Task objective
Excluding pictures, retype the line with "Highlight <item>left adrenal" and each line that follows it to the end of the data below, word for word.

Saved entries
^^^^^^^^^^^^^^^^

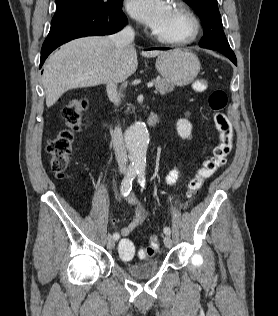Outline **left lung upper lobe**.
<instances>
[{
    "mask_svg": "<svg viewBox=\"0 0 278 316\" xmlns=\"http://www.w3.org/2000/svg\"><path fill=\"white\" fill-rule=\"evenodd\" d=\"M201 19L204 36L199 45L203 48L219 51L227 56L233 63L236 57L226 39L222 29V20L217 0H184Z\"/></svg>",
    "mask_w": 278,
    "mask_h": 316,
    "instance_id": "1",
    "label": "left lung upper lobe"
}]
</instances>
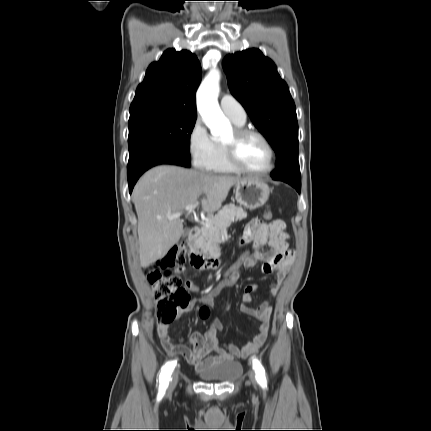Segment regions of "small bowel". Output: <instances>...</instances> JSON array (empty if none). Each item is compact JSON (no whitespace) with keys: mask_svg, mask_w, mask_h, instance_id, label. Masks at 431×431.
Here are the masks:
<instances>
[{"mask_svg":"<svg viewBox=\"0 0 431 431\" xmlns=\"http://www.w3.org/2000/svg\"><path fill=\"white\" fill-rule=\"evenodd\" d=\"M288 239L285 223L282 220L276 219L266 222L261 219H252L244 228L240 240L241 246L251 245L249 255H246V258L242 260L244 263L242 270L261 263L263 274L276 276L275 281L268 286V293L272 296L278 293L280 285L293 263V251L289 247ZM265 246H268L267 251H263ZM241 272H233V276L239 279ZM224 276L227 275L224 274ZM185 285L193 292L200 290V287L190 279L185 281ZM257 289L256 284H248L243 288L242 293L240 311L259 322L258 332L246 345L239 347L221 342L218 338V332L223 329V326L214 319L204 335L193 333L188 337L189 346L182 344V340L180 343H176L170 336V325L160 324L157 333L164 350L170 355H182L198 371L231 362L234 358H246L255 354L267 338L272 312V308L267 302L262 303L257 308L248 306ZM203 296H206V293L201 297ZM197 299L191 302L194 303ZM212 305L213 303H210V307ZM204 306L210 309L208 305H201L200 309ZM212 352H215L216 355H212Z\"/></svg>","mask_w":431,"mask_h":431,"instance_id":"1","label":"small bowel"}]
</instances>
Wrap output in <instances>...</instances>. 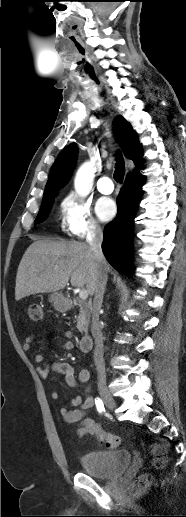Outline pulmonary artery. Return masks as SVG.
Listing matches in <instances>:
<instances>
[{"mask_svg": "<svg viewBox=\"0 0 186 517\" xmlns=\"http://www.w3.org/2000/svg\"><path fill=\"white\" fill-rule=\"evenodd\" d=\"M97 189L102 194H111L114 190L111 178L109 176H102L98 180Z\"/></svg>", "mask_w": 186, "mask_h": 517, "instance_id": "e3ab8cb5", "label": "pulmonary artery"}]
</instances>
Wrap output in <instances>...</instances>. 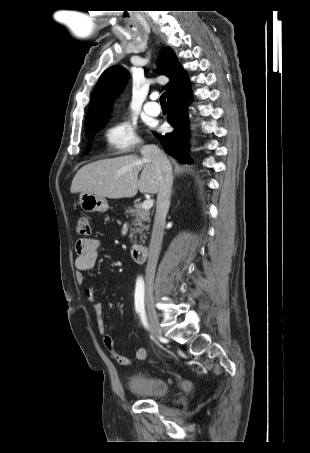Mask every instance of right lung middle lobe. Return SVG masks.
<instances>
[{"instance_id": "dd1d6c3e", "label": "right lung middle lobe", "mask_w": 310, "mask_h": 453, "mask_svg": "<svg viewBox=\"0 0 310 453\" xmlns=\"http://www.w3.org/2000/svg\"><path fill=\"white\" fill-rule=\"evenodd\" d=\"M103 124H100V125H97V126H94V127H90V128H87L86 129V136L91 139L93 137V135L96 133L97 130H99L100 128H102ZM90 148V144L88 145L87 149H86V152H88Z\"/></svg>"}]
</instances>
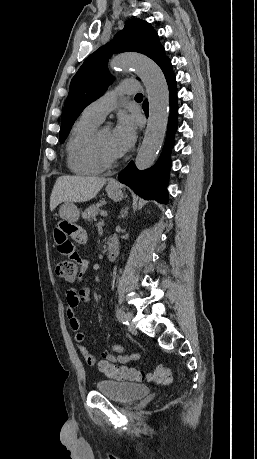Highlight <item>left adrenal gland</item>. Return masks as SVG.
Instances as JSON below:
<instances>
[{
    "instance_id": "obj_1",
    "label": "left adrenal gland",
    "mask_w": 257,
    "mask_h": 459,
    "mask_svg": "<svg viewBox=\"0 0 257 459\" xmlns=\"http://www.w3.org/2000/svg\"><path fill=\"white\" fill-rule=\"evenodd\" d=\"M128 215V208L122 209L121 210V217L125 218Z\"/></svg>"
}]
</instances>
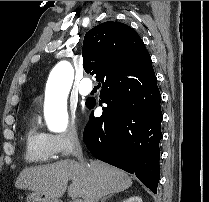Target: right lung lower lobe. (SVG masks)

^^^^^^^^^^^^^^^^

Response below
Highlight <item>left adrenal gland</item>. Return masks as SVG.
Instances as JSON below:
<instances>
[{
    "instance_id": "obj_1",
    "label": "left adrenal gland",
    "mask_w": 257,
    "mask_h": 459,
    "mask_svg": "<svg viewBox=\"0 0 257 459\" xmlns=\"http://www.w3.org/2000/svg\"><path fill=\"white\" fill-rule=\"evenodd\" d=\"M128 215V208L122 209L121 210V217L125 218Z\"/></svg>"
}]
</instances>
Target: right lung lower lobe. (SVG masks)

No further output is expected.